===== MATERIAL TO PROCESS =====

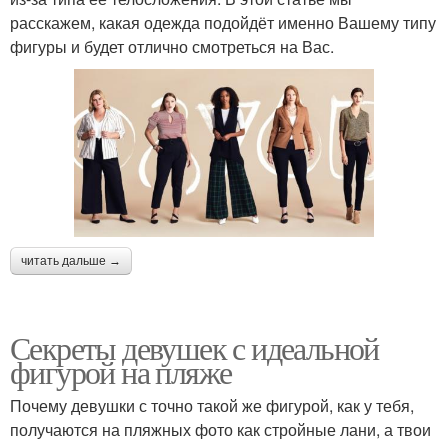
расскажем, какая одежда подойдёт именно Вашему типу
фигуры и будет отлично смотреться на Вас.
читать дальше →
Секреты девушек с идеальной
фигурой на пляже
Почему девушки с точно такой же фигурой, как у тебя,
получаются на пляжных фото как стройные лани, а твои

=====

Would you copy every line of the entries that includes the word "фигурой"?

- _EXERCISE RESPONSE_:
фигурой на пляже
Почему девушки с точно такой же фигурой, как у тебя,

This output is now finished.